6 hours for a skilled programmer to solve
In my experience a lot of bugs are almost impossible to diagnose if you’ve never seen a bug in this class before and don’t know how to use the debugging toolchain, and trivial to diagnose if you have seen and dealt with this kind of bug before.
Looking at the same example from before, I bet there’s at least one engineer at Apple and one pytorch dev who, if you got them together, could fire up Apple’s internal equivalent of gdb and figure out exactly what tensor operations
SentenceTransformer.forward()
is trying to do, which operation failed, why it failed, and what equivalent operation would work in place of the failing one. It’s likely something extremely dumb and shallow if you get the right people in a room together working on it.Without the ability to debug what’s going on in the apple-specific part of the stack I bet this would take at least 20 hours to solve, probably much more (because the tooling sucks, not because the problem is inherently difficult).
So I guess my question is whether “hard” bugs of the form “this supposedly portable program crashes when you first try to use it on that platform, and neither the program nor the platform are well documented” count here. If so there are countless public examples that are not solved and likely never will be solved.
Ideally the task should work well with static resources—e.g. you can have a local copy of the documentation for all the relevant libraries, but don’t have general internet access. (This is because we want to make sure the difficulty doesn’t change over time, if e.g. someone posts a solution to stack overflow or whatever)
Great questions!
We’re interested in tasks where we do actually have an example of it being solved, so that we can estimate the difficulty level.

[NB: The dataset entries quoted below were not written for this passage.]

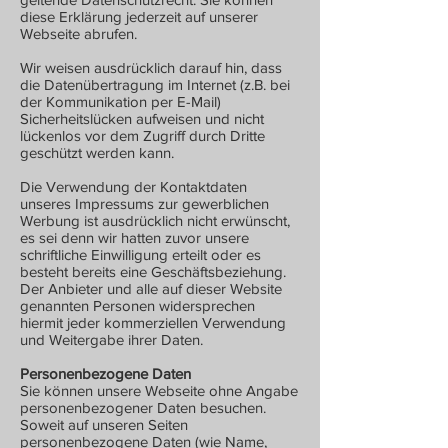
diese Erklärung jederzeit auf unserer
Webseite abrufen.
Wir weisen ausdrücklich darauf hin, dass
die Datenübertragung im Internet (z.B. bei
der Kommunikation per E-Mail)
Sicherheitslücken aufweisen und nicht
lückenlos vor dem Zugriff durch Dritte
geschützt werden kann.
Die Verwendung der Kontaktdaten
unseres Impressums zur gewerblichen
Werbung ist ausdrücklich nicht erwünscht,
es sei denn wir hatten zuvor unsere
schriftliche Einwilligung erteilt oder es
besteht bereits eine Geschäftsbeziehung.
Der Anbieter und alle auf dieser Website
genannten Personen widersprechen
hiermit jeder kommerziellen Verwendung
und Weitergabe ihrer Daten.
Personenbezogene Daten
Sie können unsere Webseite ohne Angabe
personenbezogener Daten besuchen.
Soweit auf unseren Seiten
personenbezogene Daten (wie Name,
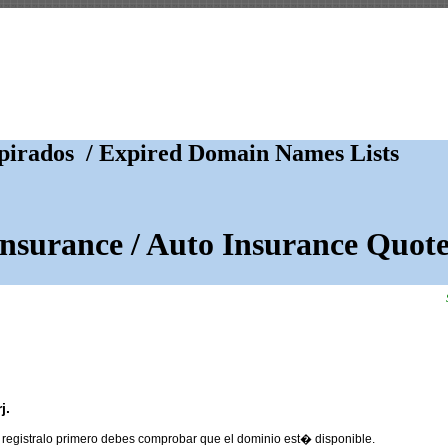
irados / Expired Domain Names Lists
Insurance / Auto Insurance Quote
j.
 registralo primero debes comprobar que el dominio est� disponible.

I think we’re interested in both tasks where you need to sidestep the bug somehow and make the program work, or ones where you need to specifically explain what was going wrong.
This wasn’t explained that well in the above, but the intended difficulty level is more like “6-20 hours for a decent engineer who doesn’t have context on this particular codebase”. E.g. a randomly selected engineer who’s paid $100-$200 per hour who’s familiar with the language and overall stack that’s being used, but not the person who wrote the code, and not an expert in the particular component that is causing the bug.
I’d be very interested if you have any ideas for a better way to get some kind of universal difficulty metric—it’s not great for our purposes if the “task difficulty” varies wildly between humans with the same on-paper qualifications.